Alarms aka alerts are different levels of bad. Here are examples of how I think of priorities:
P1/Critical
The house is on fire. Major customer-facing outage, data corruption in progress, security breach, or complete service failure affecting revenue. These are “wake everyone up” incidents that trigger immediate response regardless of time. These necessarily involve cross-team and cross-function coodination.
Example: Checkout is completely dead. Nobody can complete a purchase. The checkout service is returning 500s or timing out entirely. This is literally stopping all revenue.
P2/High
Something’s broken but the world isn’t ending. Degraded performance, partial outages, or features that aren’t working but have workarounds. During off-hours, the oncall follows the runbook and escalates if standard fixes don’t work. These might become P1s if left untreated, so we handle them, just without the five-alarm response
Example: Search is returning no results for 30% of queries. The Elasticsearch cluster is partially degraded. People can browse categories fine, but search is broken for common terms like “coconut oil” or “protein powder.”
P3/Medium
This needs fixing but can wait until tomorrow.
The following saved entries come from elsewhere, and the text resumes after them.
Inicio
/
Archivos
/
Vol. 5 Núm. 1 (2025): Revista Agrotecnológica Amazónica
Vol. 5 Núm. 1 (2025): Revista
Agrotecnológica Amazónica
Non-critical bugs, performance issues in non-essential features, or problems affecting internal tools. Oncalls document these for handoff and feature teams address them during core hours. Nobody’s getting paged at 2am for a P3.
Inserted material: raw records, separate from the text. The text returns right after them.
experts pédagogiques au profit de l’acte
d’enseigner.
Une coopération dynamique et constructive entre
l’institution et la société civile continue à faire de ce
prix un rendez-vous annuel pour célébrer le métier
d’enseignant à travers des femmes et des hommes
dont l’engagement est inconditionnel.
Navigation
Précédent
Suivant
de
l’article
Example: Admin UI is timing out. Our internal team can’t update items. This impacts internal operations but zero members. Oncall notes it in the handoff, maybe kills some long-running queries if the runbook says to, but nobody’s getting paged.
P4/Low
P4s shouldn’t exist in the alerting system. If something is P4, it shouldn’t page anyone, anywhere, ever. These are things that should be tracked in error logs, show up in dashboards, or get caught in weekly metrics reviews.
Example: Performance degradation that doesn’t impact SLOs. If a page loads in 2.5 seconds instead of 2 seconds, and our SLO is 3 seconds, that’s monitoring data for performance optimization, not an incident.